Problem statement>
Word for word, give the data again without its pictures.

****************

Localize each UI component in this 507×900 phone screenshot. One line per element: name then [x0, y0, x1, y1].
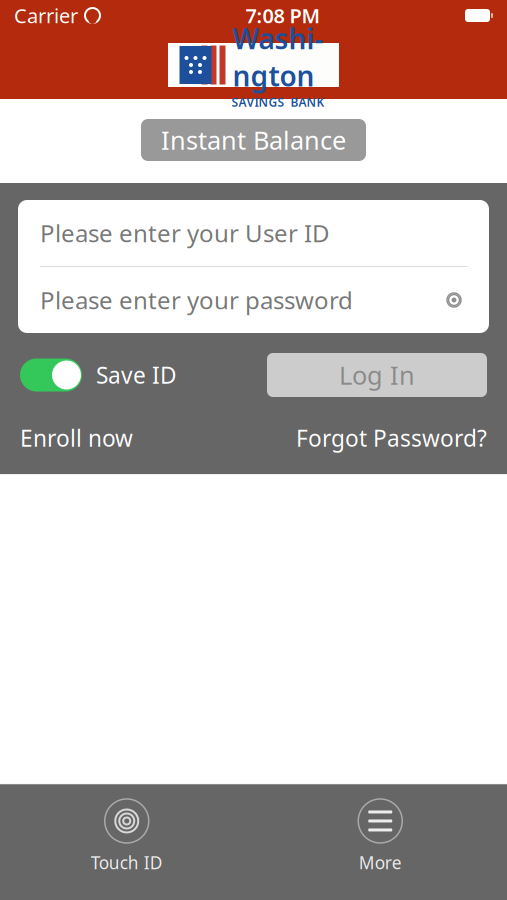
- staticText: Please enter your password: [40, 284, 353, 316]
- staticText: Carrier: [14, 2, 78, 29]
- button[interactable]: Please enter your password: [18, 267, 489, 333]
- button[interactable]: Enroll now: [20, 423, 133, 453]
- staticText: SAVINGS BANK: [232, 94, 324, 110]
- button[interactable]: Forgot Password?: [296, 423, 487, 453]
- staticText: Log In: [339, 358, 415, 392]
- staticText: 7:08 PM: [246, 2, 320, 29]
- staticText: Touch ID: [91, 851, 163, 874]
- button[interactable]: Instant Balance: [141, 119, 366, 161]
- button[interactable]: Save ID: [20, 358, 177, 392]
- staticText: Washington: [232, 20, 324, 94]
- staticText: Please enter your User ID: [40, 217, 330, 249]
- staticText: Save ID: [96, 360, 177, 390]
- staticText: Enroll now: [20, 423, 133, 453]
- button[interactable]: Log In: [267, 353, 487, 397]
- button[interactable]: Touch ID: [62, 798, 192, 874]
- staticText: Forgot Password?: [296, 423, 487, 453]
- button[interactable]: Please enter your User ID: [18, 200, 489, 266]
- staticText: Instant Balance: [161, 123, 346, 157]
- button[interactable]: More: [315, 798, 445, 874]
- staticText: More: [359, 851, 402, 874]
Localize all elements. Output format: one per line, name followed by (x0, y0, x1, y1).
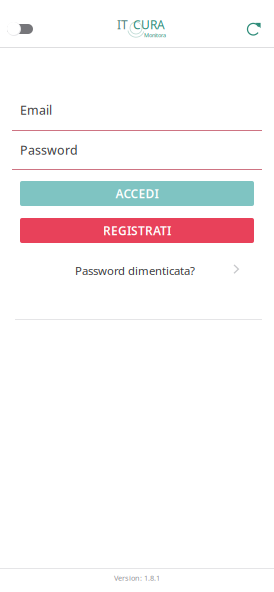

****************

Task output>
Localize each UI component in this 507×900 phone screenshot. One line per element: name then [x0, y0, x1, y1].
- staticText: Please enter your password: [40, 284, 353, 316]
- staticText: Carrier: [14, 2, 78, 29]
- button[interactable]: Please enter your password: [18, 267, 489, 333]
- button[interactable]: Enroll now: [20, 423, 133, 453]
- staticText: SAVINGS BANK: [232, 94, 324, 110]
- button[interactable]: Forgot Password?: [296, 423, 487, 453]
- staticText: Log In: [339, 358, 415, 392]
- staticText: 7:08 PM: [246, 2, 320, 29]
- staticText: Touch ID: [91, 851, 163, 874]
- button[interactable]: Instant Balance: [141, 119, 366, 161]
- button[interactable]: Save ID: [20, 358, 177, 392]
- staticText: Washington: [232, 20, 324, 94]
- staticText: Please enter your User ID: [40, 217, 330, 249]
- staticText: Save ID: [96, 360, 177, 390]
- staticText: Enroll now: [20, 423, 133, 453]
- button[interactable]: Log In: [267, 353, 487, 397]
- button[interactable]: Touch ID: [62, 798, 192, 874]
- staticText: Forgot Password?: [296, 423, 487, 453]
- button[interactable]: Please enter your User ID: [18, 200, 489, 266]
- staticText: Instant Balance: [161, 123, 346, 157]
- button[interactable]: More: [315, 798, 445, 874]
- staticText: More: [359, 851, 402, 874]
Localize all elements. Output format: one per line, name followed by (x0, y0, x1, y1).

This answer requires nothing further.